### Data to examine
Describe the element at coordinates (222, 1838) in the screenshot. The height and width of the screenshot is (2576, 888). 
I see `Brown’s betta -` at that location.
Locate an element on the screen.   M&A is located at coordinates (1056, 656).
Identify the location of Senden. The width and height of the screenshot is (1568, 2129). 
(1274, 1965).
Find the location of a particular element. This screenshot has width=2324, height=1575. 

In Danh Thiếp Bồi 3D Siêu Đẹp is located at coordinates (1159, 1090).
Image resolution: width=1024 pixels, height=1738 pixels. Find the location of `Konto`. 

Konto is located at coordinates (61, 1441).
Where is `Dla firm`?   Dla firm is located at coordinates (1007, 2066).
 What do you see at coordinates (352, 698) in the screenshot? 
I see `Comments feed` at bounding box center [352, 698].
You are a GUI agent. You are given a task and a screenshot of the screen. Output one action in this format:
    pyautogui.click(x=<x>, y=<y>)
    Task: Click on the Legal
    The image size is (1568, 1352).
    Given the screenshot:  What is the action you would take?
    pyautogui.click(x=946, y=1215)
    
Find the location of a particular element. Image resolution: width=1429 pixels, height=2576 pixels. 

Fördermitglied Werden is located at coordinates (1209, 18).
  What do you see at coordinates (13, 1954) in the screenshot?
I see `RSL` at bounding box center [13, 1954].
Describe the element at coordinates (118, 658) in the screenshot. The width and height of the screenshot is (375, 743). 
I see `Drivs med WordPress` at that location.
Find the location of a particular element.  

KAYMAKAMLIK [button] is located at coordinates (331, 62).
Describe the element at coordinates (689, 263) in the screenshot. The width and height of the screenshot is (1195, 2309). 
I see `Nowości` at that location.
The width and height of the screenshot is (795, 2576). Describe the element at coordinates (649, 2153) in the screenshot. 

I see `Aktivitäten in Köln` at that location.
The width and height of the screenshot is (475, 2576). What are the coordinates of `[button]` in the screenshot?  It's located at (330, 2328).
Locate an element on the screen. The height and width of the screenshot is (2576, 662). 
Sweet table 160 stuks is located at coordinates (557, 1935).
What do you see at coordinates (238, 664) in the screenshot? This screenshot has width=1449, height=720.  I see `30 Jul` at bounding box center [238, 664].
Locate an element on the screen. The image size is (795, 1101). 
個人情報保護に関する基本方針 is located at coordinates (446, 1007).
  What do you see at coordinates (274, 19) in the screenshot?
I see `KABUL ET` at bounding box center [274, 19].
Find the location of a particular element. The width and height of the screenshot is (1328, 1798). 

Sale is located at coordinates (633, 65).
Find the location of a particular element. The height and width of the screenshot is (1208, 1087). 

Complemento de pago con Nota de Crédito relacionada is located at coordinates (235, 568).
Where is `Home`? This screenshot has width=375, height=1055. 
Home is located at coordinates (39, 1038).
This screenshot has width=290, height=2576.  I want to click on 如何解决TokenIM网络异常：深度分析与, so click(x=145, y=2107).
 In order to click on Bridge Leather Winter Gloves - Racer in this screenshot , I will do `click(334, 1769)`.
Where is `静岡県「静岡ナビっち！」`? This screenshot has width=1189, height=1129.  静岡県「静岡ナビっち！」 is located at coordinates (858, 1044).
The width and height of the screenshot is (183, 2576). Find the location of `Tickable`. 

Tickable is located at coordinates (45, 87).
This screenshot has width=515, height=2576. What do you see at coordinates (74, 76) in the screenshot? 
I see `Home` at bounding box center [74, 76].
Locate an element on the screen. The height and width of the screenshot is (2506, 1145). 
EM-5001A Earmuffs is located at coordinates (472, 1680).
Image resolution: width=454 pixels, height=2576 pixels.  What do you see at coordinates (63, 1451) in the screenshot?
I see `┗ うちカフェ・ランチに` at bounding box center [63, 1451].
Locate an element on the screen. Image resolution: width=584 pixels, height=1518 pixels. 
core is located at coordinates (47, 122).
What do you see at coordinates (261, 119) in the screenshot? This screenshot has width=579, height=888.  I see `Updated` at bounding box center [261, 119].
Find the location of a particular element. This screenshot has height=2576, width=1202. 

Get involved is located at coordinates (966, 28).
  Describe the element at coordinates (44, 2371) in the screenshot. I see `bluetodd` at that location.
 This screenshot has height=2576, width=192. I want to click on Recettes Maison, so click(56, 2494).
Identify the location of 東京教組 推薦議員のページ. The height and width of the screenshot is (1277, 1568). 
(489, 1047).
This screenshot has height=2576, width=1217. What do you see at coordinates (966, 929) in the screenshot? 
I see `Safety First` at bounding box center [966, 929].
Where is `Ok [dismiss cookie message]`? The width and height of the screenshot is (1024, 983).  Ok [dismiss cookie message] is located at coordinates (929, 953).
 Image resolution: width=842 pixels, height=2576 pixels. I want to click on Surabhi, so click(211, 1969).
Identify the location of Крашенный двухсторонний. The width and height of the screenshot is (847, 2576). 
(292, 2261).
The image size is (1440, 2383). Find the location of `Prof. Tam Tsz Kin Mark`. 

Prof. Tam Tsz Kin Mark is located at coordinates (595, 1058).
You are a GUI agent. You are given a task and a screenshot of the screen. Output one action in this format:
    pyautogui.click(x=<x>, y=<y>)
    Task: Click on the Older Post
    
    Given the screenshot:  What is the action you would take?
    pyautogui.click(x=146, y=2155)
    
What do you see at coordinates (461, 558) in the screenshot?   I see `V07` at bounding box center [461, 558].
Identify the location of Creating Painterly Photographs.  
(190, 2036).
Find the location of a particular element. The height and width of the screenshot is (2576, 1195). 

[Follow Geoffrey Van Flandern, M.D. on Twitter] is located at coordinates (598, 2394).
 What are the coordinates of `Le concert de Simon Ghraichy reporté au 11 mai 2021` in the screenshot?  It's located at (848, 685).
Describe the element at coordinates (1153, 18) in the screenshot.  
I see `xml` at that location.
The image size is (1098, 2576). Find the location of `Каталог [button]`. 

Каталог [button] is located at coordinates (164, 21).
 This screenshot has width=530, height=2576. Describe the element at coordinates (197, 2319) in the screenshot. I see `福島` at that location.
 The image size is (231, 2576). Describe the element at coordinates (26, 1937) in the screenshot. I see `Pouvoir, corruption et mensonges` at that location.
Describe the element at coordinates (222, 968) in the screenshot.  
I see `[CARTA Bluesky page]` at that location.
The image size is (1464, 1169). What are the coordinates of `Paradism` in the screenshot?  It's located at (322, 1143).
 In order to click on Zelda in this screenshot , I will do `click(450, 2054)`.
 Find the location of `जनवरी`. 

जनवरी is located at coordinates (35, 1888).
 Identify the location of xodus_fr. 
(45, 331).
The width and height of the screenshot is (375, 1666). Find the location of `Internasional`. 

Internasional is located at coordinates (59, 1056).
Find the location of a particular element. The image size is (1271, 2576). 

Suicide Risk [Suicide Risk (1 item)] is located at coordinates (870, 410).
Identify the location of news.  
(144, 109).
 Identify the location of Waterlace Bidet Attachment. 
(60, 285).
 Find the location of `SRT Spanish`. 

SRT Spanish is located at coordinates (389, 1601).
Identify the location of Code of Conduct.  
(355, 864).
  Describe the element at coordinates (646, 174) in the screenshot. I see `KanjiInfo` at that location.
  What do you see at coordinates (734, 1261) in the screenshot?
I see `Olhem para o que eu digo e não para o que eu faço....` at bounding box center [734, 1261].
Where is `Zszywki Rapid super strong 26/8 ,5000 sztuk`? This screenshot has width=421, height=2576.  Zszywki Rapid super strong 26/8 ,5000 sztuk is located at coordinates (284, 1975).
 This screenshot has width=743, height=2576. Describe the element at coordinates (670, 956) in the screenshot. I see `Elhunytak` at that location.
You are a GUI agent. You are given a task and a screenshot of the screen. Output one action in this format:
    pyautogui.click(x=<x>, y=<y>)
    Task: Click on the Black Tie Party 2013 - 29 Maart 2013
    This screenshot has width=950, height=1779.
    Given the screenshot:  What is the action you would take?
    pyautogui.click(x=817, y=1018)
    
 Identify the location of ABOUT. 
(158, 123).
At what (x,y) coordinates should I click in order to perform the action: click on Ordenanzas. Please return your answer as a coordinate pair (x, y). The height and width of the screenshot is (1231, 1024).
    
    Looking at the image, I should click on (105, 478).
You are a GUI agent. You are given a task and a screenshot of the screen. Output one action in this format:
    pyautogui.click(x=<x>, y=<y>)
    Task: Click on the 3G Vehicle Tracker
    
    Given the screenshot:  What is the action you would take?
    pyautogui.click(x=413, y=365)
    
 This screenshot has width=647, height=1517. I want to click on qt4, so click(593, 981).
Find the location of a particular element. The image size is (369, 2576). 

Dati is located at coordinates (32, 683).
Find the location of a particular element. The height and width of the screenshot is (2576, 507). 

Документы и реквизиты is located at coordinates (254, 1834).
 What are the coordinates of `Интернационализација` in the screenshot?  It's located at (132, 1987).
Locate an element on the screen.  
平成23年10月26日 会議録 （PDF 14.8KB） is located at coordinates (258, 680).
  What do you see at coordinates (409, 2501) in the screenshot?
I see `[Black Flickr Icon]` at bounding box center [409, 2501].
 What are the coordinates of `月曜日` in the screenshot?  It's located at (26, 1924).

### Task brief
Using the entries above, determine how many lines include the string "will" and write only that number.

### Finished exercise
2